As an end, it cannot be grasped. But what about the means? Can we grasp the means, can we know the secret, can we possess the subtle method, by which it may be allowed to realize itself?
Again, unfortunately, in our efforts to grasp the secret key that unlocks the treasure house, whatever we have grasped, so far, has always turned out not to be it.
This is one thing, maybe the only thing, that I have learned during the past 13 years struggling to understand what is the secret of the Alexander work: Whatever I have found it to be, it has always turned out not to be that.
The end is something, but it is not that. The means, also, is always not that.
Thus, in the later version of Fukan-zazengi, Master Dogen spelled it out for us even more explicitly:
INMO NO JI O EN TO HOSSEBA, KYU NI INMO NO JI O TSUTOME YO.
“Wanting to get that which is it, urgently practice that which is it.”
The meaning is exactly the same as in the earlier version of Fukan-zazengi, but in the later version the recognition is more explicit, that what Master Dogen calls “sitting-zen” is not blind end-gaining Zen, is not regimented, parade-ground Zen, is not the Zen that Mike Cross and the like are prone to think they have mastered already.
Wanting to realize it, urgently attend to sitting-zen -- not to endgaining zen, but to the sitting which is the traditional embodiment of the impossibility of me doing what I want to do, which is to change this into it.
Wanting to realize it, urgently attend to that which is always "not that."
The kind of urgency required may be that of a top batsman batting well against a very fast bowler. His movements appear unhurried, but his mind is working very fast.

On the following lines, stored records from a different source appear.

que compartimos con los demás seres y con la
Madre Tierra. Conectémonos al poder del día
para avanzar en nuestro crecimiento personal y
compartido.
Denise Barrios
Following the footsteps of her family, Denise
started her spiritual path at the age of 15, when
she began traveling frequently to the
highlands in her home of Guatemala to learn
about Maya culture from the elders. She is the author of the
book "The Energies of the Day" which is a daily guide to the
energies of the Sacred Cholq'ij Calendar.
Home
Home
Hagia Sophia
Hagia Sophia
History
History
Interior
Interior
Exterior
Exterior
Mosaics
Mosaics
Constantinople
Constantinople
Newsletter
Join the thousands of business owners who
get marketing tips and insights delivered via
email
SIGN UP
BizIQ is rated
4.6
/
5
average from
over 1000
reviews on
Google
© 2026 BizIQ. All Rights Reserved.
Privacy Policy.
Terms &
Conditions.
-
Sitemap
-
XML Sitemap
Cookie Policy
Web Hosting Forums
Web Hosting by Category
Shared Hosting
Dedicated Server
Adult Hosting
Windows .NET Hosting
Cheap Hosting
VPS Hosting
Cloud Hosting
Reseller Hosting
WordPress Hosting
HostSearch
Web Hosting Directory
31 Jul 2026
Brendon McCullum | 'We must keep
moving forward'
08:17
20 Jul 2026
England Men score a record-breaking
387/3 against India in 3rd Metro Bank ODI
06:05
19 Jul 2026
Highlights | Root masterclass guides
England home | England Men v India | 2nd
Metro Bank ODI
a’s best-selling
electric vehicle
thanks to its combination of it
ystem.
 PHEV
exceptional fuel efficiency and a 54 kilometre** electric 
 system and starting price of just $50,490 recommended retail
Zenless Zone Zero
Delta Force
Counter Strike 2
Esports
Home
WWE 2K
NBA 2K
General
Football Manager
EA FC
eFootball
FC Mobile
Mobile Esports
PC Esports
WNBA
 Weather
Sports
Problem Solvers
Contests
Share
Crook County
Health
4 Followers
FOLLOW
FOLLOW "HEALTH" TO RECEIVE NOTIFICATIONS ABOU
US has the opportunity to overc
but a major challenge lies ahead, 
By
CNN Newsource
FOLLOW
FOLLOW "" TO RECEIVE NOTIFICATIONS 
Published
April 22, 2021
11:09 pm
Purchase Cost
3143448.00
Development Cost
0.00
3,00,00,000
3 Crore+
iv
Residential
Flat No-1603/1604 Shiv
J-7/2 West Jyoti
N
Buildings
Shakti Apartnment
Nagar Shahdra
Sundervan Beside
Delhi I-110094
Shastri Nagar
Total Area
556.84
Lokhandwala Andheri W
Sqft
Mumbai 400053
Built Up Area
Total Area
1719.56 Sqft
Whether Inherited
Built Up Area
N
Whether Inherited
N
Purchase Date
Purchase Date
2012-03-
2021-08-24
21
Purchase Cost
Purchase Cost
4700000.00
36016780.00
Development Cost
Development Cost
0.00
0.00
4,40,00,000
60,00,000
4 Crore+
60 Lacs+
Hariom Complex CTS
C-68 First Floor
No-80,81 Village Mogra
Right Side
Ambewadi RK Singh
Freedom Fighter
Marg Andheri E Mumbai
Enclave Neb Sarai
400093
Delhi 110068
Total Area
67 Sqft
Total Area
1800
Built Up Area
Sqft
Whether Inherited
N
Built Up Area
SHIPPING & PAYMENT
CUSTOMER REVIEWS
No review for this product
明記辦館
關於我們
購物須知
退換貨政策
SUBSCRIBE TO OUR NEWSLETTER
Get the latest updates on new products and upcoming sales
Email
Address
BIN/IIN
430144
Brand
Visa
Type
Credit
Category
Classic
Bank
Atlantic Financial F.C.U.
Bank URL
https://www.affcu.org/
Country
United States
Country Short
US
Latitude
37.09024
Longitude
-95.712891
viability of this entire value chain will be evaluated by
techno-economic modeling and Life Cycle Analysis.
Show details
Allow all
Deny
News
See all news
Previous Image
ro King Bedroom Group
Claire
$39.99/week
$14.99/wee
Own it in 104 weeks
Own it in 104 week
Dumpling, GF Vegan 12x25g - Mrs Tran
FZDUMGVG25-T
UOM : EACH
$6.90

Urgency is required, because our unconscious reactions are so quick. We may know intellectually that it is always not that. But fear of being wrong, and the associated tendency of trying to be right, are not only functions of the intellect. Their root goes deeper. The grasping hand and aspiring eye are not susceptible to the weedy power of the intellect alone.
Understanding that our unconscious reactions are so quick, FM Alexander frequently admonished his students: “The conscious mind must be quickened.” He also wrote that “Time is the essence of the contract.” He wasn’t after quick results.
A Japanese proverb says, ISOGABA MAWARE, "When in a hurry, take the indirect route." Thus it may have been that, thanks to ancient individuals like Zen Master Dogen, a bit of the Buddha's wisdom, the wisdom of non-endgaining, seeped even into Japanese culture.
Time is the essence of the contract. And yet, in a learning process that can’t be hurried, the conscious mind must be quickened.
We need plenty of time to forget involvements, to let integration happen spontaenously, naturally -- not trying to get it. And yet, wanting to get it, we are told to practice sitting-zen -- and be quick about it!
If we want to get it, we should urgently practice that which is it -- not learning Zen, not Dogen Zen, not Rinzai Zen, Not Soto Zen, not hardcore Zen, not chin-pulling Zen, not end-gaining Zen.
If we want to get it, quickening the conscious mind, we should deftly practice bowing-zen, exhaling-zen, swaying-zen.
Wanting to get it, we should quickly practice sitting-zen.
Having got it already, Master Dogen instructs us that we should move the body slowly -- but that is material for another post.